─── DATA TO USE

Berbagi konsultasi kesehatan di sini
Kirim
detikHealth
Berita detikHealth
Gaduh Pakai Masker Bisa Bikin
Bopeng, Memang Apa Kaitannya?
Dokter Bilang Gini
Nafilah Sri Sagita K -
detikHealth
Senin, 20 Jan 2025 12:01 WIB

──────
─── DATA TO USE

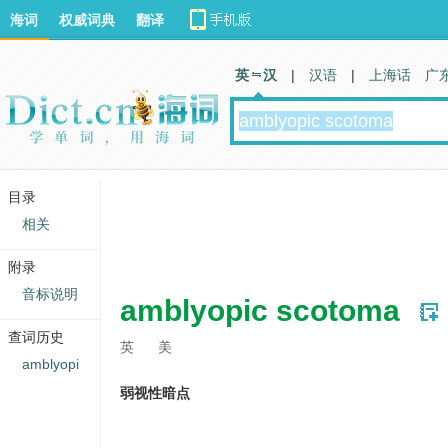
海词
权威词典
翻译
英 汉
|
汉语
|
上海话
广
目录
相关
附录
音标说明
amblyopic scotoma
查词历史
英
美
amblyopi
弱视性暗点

──────
─── DATA TO USE

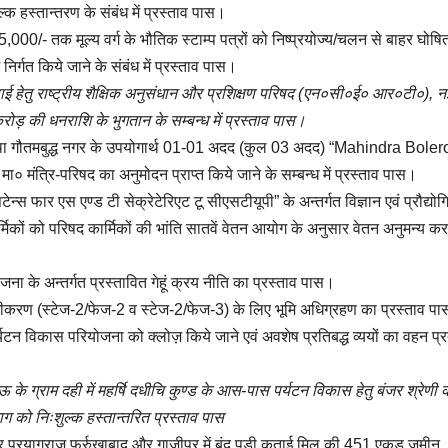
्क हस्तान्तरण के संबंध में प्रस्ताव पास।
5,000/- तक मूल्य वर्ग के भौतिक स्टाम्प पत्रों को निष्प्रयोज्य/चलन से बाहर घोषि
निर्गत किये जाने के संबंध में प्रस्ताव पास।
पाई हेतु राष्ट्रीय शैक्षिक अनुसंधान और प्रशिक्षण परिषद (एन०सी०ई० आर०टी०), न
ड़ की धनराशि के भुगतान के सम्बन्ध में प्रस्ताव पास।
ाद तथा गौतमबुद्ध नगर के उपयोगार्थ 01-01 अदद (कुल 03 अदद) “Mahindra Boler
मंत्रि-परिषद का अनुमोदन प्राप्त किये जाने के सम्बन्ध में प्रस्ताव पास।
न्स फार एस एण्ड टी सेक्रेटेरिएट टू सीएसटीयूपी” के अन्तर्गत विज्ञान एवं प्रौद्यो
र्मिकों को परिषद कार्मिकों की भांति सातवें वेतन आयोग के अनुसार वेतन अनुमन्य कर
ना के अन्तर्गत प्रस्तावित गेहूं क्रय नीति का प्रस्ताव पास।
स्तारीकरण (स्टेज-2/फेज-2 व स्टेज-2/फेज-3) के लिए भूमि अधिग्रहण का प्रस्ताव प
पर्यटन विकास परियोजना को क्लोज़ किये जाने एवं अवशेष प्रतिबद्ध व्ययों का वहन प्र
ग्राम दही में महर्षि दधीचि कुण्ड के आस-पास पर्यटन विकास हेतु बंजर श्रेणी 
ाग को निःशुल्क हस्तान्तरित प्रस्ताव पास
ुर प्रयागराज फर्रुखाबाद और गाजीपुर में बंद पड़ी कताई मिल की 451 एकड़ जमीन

──────

→ **EXERCISE OBJECTIVE**:
Reproduce only the lines above spanning from the line containing "निर्गत किये जाने के संबंध में प्रस्ताव पास।" through the line containing "न्स फार एस एण्ड", word for word.

→ **RESPONSE FOR THIS EXERCISE**:
निर्गत किये जाने के संबंध में प्रस्ताव पास।
पाई हेतु राष्ट्रीय शैक्षिक अनुसंधान और प्रशिक्षण परिषद (एन०सी०ई० आर०टी०), न
ड़ की धनराशि के भुगतान के सम्बन्ध में प्रस्ताव पास।
ाद तथा गौतमबुद्ध नगर के उपयोगार्थ 01-01 अदद (कुल 03 अदद) “Mahindra Boler
मंत्रि-परिषद का अनुमोदन प्राप्त किये जाने के सम्बन्ध में प्रस्ताव पास।
न्स फार एस एण्ड टी सेक्रेटेरिएट टू सीएसटीयूपी” के अन्तर्गत विज्ञान एवं प्रौद्यो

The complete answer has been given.